Debemos conocer en que “lío nos estamos metiendo” -mis disculpas por el “chilenismo”- aceptando la invitación, participando en una cumbre de esa naturaleza y posiblemente adhiriendo al “Escudo”. No estoy seguro si pudimos evitarlo, pero ya estamos ahí, y el “tenor” de las propuestas de las autoridades de EE. UU.

nos plantea serios desafíos a nuestra “postura” en materia de relaciones internacionales. Sabemos que Trump es impredecible y “basurea” a los que no lo siguen a siegas ¿Hemos “calibrado” correctamente nuestra eventual participación en el “Escudo de las Americas”? No lo sabemos y debemos discutirlo con total trasparencia.

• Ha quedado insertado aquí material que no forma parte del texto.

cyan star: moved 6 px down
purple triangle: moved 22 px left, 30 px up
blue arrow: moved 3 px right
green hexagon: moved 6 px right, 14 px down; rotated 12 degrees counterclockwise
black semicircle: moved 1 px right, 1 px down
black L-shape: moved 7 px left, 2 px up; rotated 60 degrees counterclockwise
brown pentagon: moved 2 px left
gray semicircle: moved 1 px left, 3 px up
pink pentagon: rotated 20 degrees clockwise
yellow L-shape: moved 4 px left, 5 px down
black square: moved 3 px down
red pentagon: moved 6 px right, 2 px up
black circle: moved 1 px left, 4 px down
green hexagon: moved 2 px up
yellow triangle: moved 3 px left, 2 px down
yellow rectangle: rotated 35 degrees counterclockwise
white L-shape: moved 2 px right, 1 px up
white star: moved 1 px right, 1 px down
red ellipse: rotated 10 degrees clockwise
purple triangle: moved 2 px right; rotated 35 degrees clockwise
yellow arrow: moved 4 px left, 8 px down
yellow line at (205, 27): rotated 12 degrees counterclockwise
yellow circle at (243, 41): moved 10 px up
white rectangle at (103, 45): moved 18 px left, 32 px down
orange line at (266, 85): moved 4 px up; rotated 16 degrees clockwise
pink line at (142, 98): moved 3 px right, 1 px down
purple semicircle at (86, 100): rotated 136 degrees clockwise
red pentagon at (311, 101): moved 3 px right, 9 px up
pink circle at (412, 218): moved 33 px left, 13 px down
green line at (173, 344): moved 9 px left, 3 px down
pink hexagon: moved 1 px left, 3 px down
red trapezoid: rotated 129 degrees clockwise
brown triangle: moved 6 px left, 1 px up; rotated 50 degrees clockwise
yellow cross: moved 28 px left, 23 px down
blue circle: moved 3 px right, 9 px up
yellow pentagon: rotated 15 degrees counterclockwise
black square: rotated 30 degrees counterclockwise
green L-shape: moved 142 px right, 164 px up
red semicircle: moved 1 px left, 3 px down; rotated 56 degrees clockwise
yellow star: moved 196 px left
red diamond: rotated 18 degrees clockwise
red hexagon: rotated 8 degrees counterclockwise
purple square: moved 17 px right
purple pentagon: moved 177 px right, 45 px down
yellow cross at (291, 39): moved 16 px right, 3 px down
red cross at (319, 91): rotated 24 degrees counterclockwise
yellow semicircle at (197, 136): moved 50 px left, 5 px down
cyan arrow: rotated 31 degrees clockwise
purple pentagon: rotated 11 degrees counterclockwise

El “impase” ilustra -una vez más- la ausencia de una política de Estado en materia de relaciones internacionales, políticas y económicas. Entiendo que aun adherimos al multilateralismo y que esa “postura” debería mantenerse, por lo que sumándonos al “Escudo de las Américas”, simplemente significaría renunciar a dicho “principio” y a sus instituciones ¿Dónde quedarían entonces la ONU y OEA? ¿Queremos ser parte de una “iniciativa” que literalmente le “saca el piso” a todo ello?

Igualmente, si se trata de una iniciativa dirigida a “detener” la interferencia foránea en nuestra región, “terminar” con las pandillas criminales, el narco-terrorismo, los carteles, y la inmigración irregular ¿Por qué no fueron invitados Brasil, México y Colombia? Después de todo, éstos representan una parte muy significativa del PIB y la población de Latinoamérica y, además serían actores fundamentales en la lucha contra el crimen organizado ¿Y qué hay de Canadá o Peru? Así, estamos creando divisiones, más que uniendo fuerzas para combatir los “desafíos” pendientes.

Muchos se preguntan el impacto que tendría en el comercio con China, un eventual ingreso al “Escudo de las Américas”, pues China es el “blanco” de las acusaciones de “interferencia foránea” y de “dañinas influencias” (“extranjeras”) en el “patio trasero” de los Estados Unidos. Preocupación compartida por muchos. Sin embargo, no podemos ignorar cómo llegamos a dónde estamos en nuestra relación con China: nos dejamos “engatusar” por los “ofertones” chinos y nos “encandilamos” con su enorme mercado.

Los seguimos a ciegas, y en muchas ocasiones promovimos esta relación, sin preguntarnos a dónde nos conduciría. No podemos cometer el mismo error ahora. A su vez, no podemos olvidar que los países excluidos del “Escudo” son nuestros principales socios comerciales en Latinoamérica.

Son, además, mercados nada despreciables, que ofrecen importantes oportunidades de crecimiento y desarrollo de mejor “calidad” que China, la que básicamente nos compra recursos naturales de bajo valor agregado. Ciertamente “pesa” mucho la enorme dependencia comercial que tenemos de China, pero debemos hacer algo al respecto. Sin embargo, no podemos olvidar que, con los países de América Latina, además de una relación comercial no menor, también nos une un pasado histórico común, nuevas oportunidades de trabajo en frentes diverso, y -si queremos tener alguna “voz” en el orden mundial en formación- el desafío de la unidad e integración regional.

Debemos reflexionar abierta y públicamente cómo enfrentar estos gigantescos desafíos. No será fácil seguir “navegando entre dos aguas”. Ya lo intentamos y hemos sido castigados por ambos pretendientes, pretendientes que quieren acceso a nuestras costas y a nuestros recursos naturales.

Hemos sido castigados por ambos en una u otra ocasión. Los EE. UU.

más de una vez, recientemente y China, más allá de que parece tener “plena confianza” de que nuestra amistad y cooperación no se verán afectadas, nos dio la espalda luego del golpe militar. En este marco, y más allá de declaraciones más, declaraciones menos, creo que enfrentamos una encrucijada que no será fácil sortear. Francamente no confío en ninguno de los “pretendientes”: EE.

UU. no se reencontró con Latinoamérica, simplemente intenta utilizar sus posibles aliados para “sacar con la mano del gato” a China de la Region. Tampoco puedo tener certeza de que China no nos abandone nuevamente, como en 1973.

Ahora, el desafío es la unidad regional.